The doctoral dissertation in the field of English Language and Culture will be examined at the Philosophical Faculty at Joensuu campus.
What is the topic of your doctoral research? Why is it important to study the topic?
My research examines the Americanisation of Nigerian English using digital textual data from corpora, experimental tasks and semi-structured interviews. In former British colonies such as Nigeria, British English is idealised as the standard variety suitable for English learners in the educational system. However, most Nigerian teachers neither speak nor write British English but rather employ a distinctively Nigerian variety of English. In recent years, researchers have observed a growing American influence in this rapidly evolving Nigerian English. This growing influence has been linked to globalisation and the import of American cultural products, technology and media into Nigeria. However, the degree of linguistic Americanisation and how educated Nigerians perceive American influence in Nigerian English remains unexplored. This study fills this gap and highlights the linguistic and extralinguistic factors shaping the development of postcolonial varieties of English.

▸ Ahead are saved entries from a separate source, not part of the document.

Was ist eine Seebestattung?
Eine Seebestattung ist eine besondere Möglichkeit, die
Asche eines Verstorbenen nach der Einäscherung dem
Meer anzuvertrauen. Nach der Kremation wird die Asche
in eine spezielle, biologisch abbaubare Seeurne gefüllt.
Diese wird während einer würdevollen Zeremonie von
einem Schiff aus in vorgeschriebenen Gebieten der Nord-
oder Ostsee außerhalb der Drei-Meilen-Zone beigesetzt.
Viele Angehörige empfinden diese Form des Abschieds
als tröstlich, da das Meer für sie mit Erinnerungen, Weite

What are the key findings or observations of your doctoral research?
The results provide empirical evidence for a moderate degree of Americanisation in Nigerian English since Nigeria’s independence from British colonial rule in 1960, and in written contexts, a degree of conservatism towards British linguistic norms remains observable. The findings also indicate that language users perceive Americanisms in markedly different ways. Older speakers are more disapproving of Americanisms, while younger speakers employ more American linguistic features and are less ambivalent towards multiple co-existing linguistic norms. In the dissertation, these findings are discussed in relation to pedagogical implications and English language use in geographical, social and digital spaces.
How can the results of your doctoral research be utilised in practice?
Language policies in postcolonial settings hardly reflect the sociolinguistic realities of everyday life. In an increasing globalised world, a static view of English is becoming less applicable, and pedagogical resources in multilingual postcolonial settings ought to reflect these changes and encourage English learners to embrace variation.
What are the key research methods and materials used in your doctoral research?
This research employs both quantitative and qualitative research methods. The quantitative approach provides empirically grounded perspectives on the degree of Americanisation in written Nigerian English, and the qualitative approach highlights the beliefs and attitudes of Nigerians towards Americanisms. Synchronic data from the International Corpus of English (ICE) and the corpus of Global Web-based English (GloWbE), and diachronic data from the Historical Corpus of English in Nigeria (HiCE) were annotated and analysed in the statistical software R via multiple regression and probabilistic modelling. The group means of elicited data from a Verbal-Guise test (VGT) with 102 respondents were evaluated in SPSS using Analysis of Variation (ANOVA), and 44 semi-structured interviews with three generations of Nigerians were analysed qualitatively via Thematic Content Analysis (TCA).